His mouth is most sweet, and he is altogether desirable. This is my beloved and this is my friend, O daughters of Jerusalem.
(Song of Solomon 5:10-16, Emphasis mine)
When people look at our lives, and pay attention or ask us the reason for the hope that we have, what impression are they left with and what questions do they ask? Do they tell you “oh that’s good for you, but I have my own ideologies.” Or are they persuaded that yours is “the fairest among ten thousand”, and couldn’t be compared with any other ‘gods’ or idols, and reply “Where has your beloved gone? Where has your beloved turned, that we may seek him with you?”

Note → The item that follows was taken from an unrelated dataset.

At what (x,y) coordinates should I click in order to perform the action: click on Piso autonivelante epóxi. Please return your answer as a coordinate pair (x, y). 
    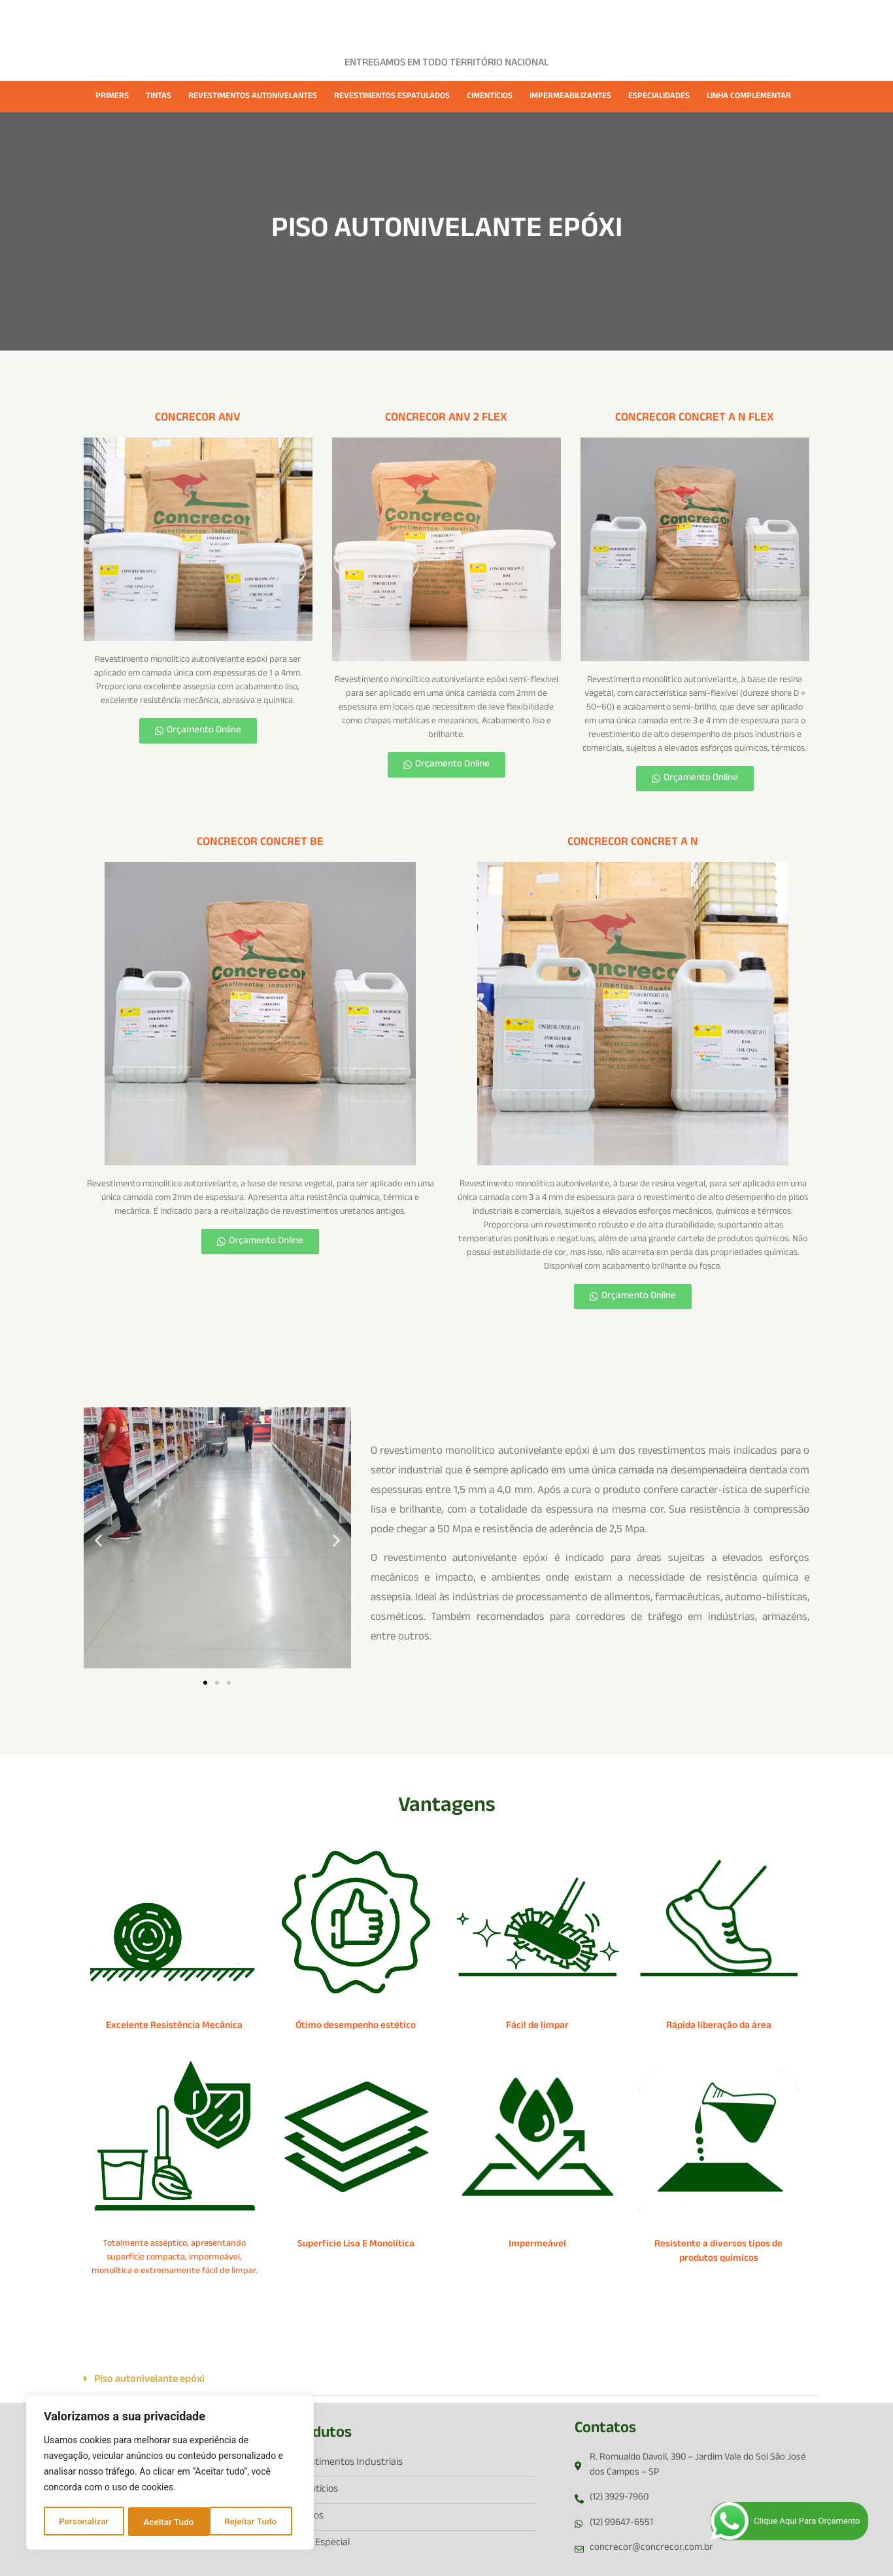
    Looking at the image, I should click on (149, 2380).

You see, the Shulamite, lovesick for her Bridegroom King, merely shared with the daughters of Jerusalem what she knew. This response was a description of who He was to her, not a detailed theological discourse about why they should be saved. This maybe could be described as worship, for where the Son of Man is lifted up, all men (and women) are drawn to Him. People don’t come to Christ because our church services are excellent. They don’t come because we stand on a street corner open air preaching in and of itself, or because we hand out tracts on occasion.

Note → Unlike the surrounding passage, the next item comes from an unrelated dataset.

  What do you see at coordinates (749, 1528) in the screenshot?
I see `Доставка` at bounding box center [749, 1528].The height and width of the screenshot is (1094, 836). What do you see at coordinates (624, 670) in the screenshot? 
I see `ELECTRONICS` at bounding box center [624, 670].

I remember one of the most powerful times of which I led someone to the Lord, didn’t come because I was trying to evangelize her in the particular conversation we were having. This acquaintance instant-messaged me, and asked me how God has ever answered any of my prayers. Somehow after we moved to talking on the phone long distance (for I was in Pensacola, FL and she in Canada) scales were seeming to fall from her eyes and I was blessed to lead her in prayer to give her life to the Lord Jesus then and there–all from having an answer for why my Jesus is the Lord God and why some other god isn’t, which was the jist of her questioning before we got to that point.

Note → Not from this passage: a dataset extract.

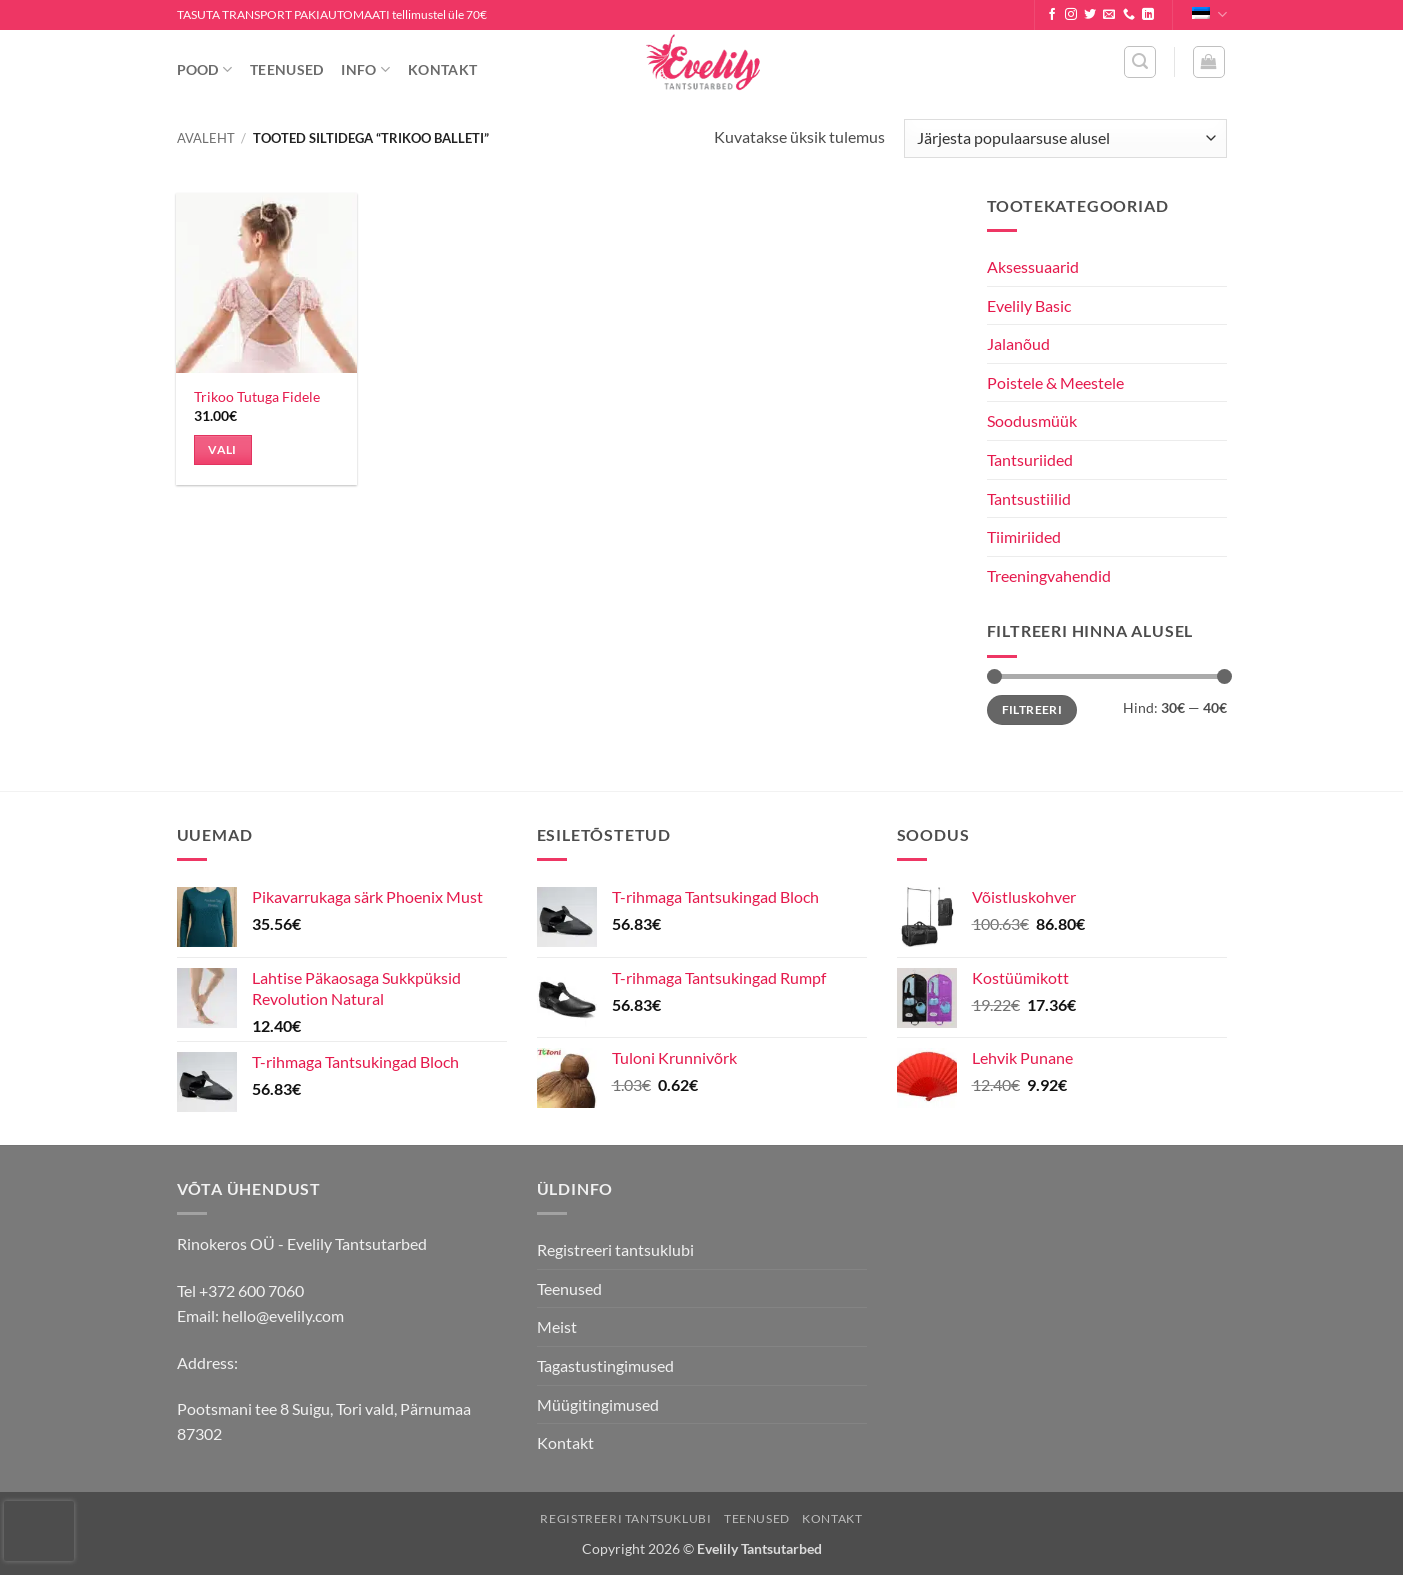 This screenshot has width=1403, height=1575. I want to click on [Follow on LinkedIn], so click(1148, 15).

We are not required to get a 5 year PhD in Bible College before we can share Christ with others! We are merely required to have a response for those who ask (1 Peter 3:15). That’s the only requirement, and if you’re saved, you qualify. It’s not the job of an evangelist to do it for us, but we are all called to restore that which is lost—whether it be a spiritual healing of seeing someone saved, or a physical healing from laying hands on the sick or whether it be deliverance and seeing someone set free from bondages in their life—we are all capable and required to do this ourselves.
In a courtroom setting all a witness is is someone who describes what they’ve seen or witnessed. Every believer has a testimony. Were you there when your conversion happened? Then you’re an effective witness. Don’t wait until you’ve read all the books Ray Comfort has ever written before you’re confident in sharing your faith. Just share who Jesus is to you and how He changed your life. There is nothing wrong with getting more familiar and effective at doing it, you know that we’ll never be perfect at anything, so give it a start now and then get better at sharing your faith as time goes on, but for the sake of a lost and dying world around you don’t wait until you’re good at it before starting.
Just be able to answer why your beloved is more than another beloved.